Da ultimo, si ricordano i risultati raggiunti da Harden, Kruse e Blasi (165) sulle interazioni tra “shared capitalism” e innovazione nell’impresa (166).

Gli autori hanno adottato due misure dell’innovazione: la prima, che considera la cultura aziendale di supporto all’innovazione, sul presupposto che le imprese possano promuovere l’innovazione sviluppando un ambiente che incoraggi i lavoratori a condividere idee e suggerimenti, fornisca loro le risorse per svilupparli e riconosca lo sforzo innovativo; la seconda, che misura la volontà dei lavoratori di realizzare le proprie idee innovative nell’ambiente di lavoro.

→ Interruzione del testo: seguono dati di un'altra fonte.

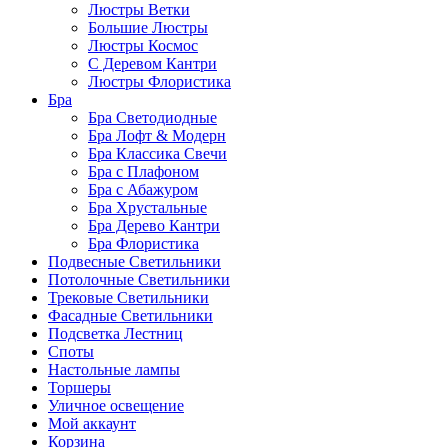
Люстры Ветки
Большие Люстры
Люстры Космос
С Деревом Кантри
Люстры Флористика
Бра
Бра Светодиодные
Бра Лофт & Модерн
Бра Классика Свечи
Бра с Плафоном
Бра с Абажуром
Бра Хрустальные
Бра Дерево Кантри
Бра Флористика
Подвесные Светильники
Потолочные Светильники
Трековые Светильники
Фасадные Светильники
Подсветка Лестниц
Споты
Настольные лампы
Торшеры
Уличное освещение
Мой аккаунт
Корзина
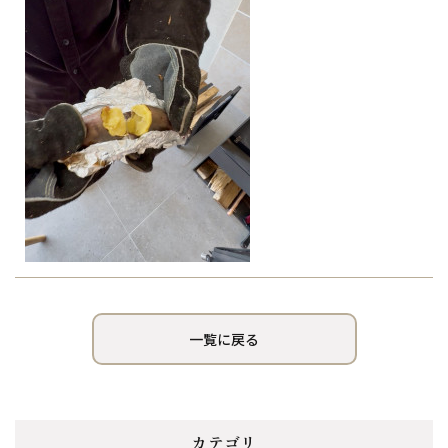
一覧に戻る
カテゴリ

Dai risultati dell’analisi è emersa una positiva correlazione dello shared capitalism

index con la percezione da parte dei lavoratori di una cultura aziendale favorevole

all’innovazione ed un aumento della volontà dei lavoratori di contribuire all’innovazione con l’incrementare della loro partecipazione finanziaria. I risultati, in questo secondo caso, sono però stati positivi solamente in caso di partecipazione azionaria dei lavoratori, risultando negativi in presenza di piani di partecipazione agli utili, che, secondo gli autori potrebbero indurre i dipendenti a perseguire un risultato di breve periodo (167).